La campagne de vaccination monte en puissance dans le monde, pour atteindre le milliard et demi de doses administrées. Mais obtenir des vaccins reste « un privilège réservé aux pays qui peuvent les produire ou aux plus riches » pour reprendre les mots de l’eurodéputée belge Kathleen Van Brempt (S&D, sociaux-démocrates). Ce 19 mai, le Parlement européen s’est entendu sur un besoin de solidarité avec les pays les plus défavorisés pour faciliter leur accès aux vaccins. Mais la manière d’y parvenir a divisé les eurodéputés. Le principal point d'achoppement a été la proposition de lever les brevets des vaccins, détenus par les laboratoires pharmaceutiques. Défendue publiquement par le Président américain Joe Biden au début du mois de mai, cette idée controversée s’est logiquement imposée dans le débat européen. 

La propriété intellectuelle des laboratoires, source du désaccord

Les eurodéputés favorables à la levée des brevets sont convaincus que les capacités de production sont opérationnelles dans plusieurs pays dotés d’usines pharmaceutiques, comme l’Inde ou le Bangladesh. « Mais le problème est qu'ils se voient refuser des licences pour produire davantage », déplore Philippe Lamberts (Verts/ALE, écologistes). Pour Manon Aubry (GUE/NGL, extrême-gauche), il faut « reprendre le contrôle sur les conditions imposées par les laboratoires ». L’ONG Oxfam regrette, par ailleurs, que le vaccin ait permis à neuf dirigeants de laboratoires de devenir milliardaires. L’organisation s’en remet à la société civile pour que la Commission européenne se saisisse du sujet : « 150 000 signatures pour notre pétition. A un million, les Commissaires devront présenter un acte législatif sur la levée des brevets », explique Sandra Lhote-Fernandes, responsable plaidoyer santé de l’ONG.  

Pour d’autres eurodéputés, pour la majorité de groupes de droite, la levée des brevets n’est pas la solution pour intensifier la diffusion du vaccin dans le monde. Elle risquerait en effet, selon eux, de mettre en péril les Biopharma allemandes, au cœur de la conception des vaccins Arn-messager. « Si les règles du jeu changent en cours de route, les laboratoires ne prendront plus de risques pour fabriquer des médicaments », alerte l'eurodéputé français Geoffroy Didier (PPE, centre-droit). Ces arguments convergent avec la position des laboratoires. « Ce serait une menace pour l’innovation dans le futur », estime ainsi Leem, le syndicat européen du secteur. Autre inquiétude : la maîtrise de technologies de haut-niveau pour produire les vaccins, sans l’aide des laboratoires qui les ont conçus.

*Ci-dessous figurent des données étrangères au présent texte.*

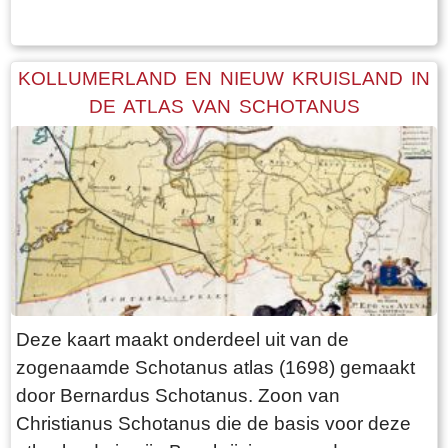
KOLLUMERLAND EN NIEUW KRUISLAND IN
DE ATLAS VAN SCHOTANUS
Deze kaart maakt onderdeel uit van de
zogenaamde Schotanus atlas (1698) gemaakt
door Bernardus Schotanus. Zoon van
Christianus Schotanus die de basis voor deze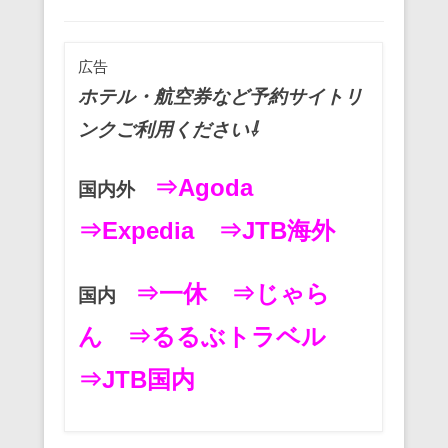
o
o
広告
k
ホテル・航空券など予約サイトリ
ンクご利用ください⇩
⇒Agoda
国内外
⇒Expedia
⇒JTB海外
⇒一休
⇒じゃら
国内
ん
⇒るるぶトラベル
⇒JTB国内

Pour être solidaires avec les pays moins riches, les détracteurs de la levée des brevets estiment que l’urgence reste d’intensifier la production, et l’exportation de vaccins. Chrysoula Zacharopoulou (Renew, libéraux) souligne ainsi que l’Union européenne n’a pas « à recevoir de leçons de solidarité » de Joe Biden, en rappelant que les 27 ont déjà exporté la moitié des doses produites sur leur sol, soit près de 200 millions d’unités. De son côté, la Commission européenne, par son vice-président Valdis Dombrovskis « invite les pays développés à mettre en commun leur production », le regard tourné vers les Etats-Unis qui ont jusqu'à présent drastiquement limité leurs exportations.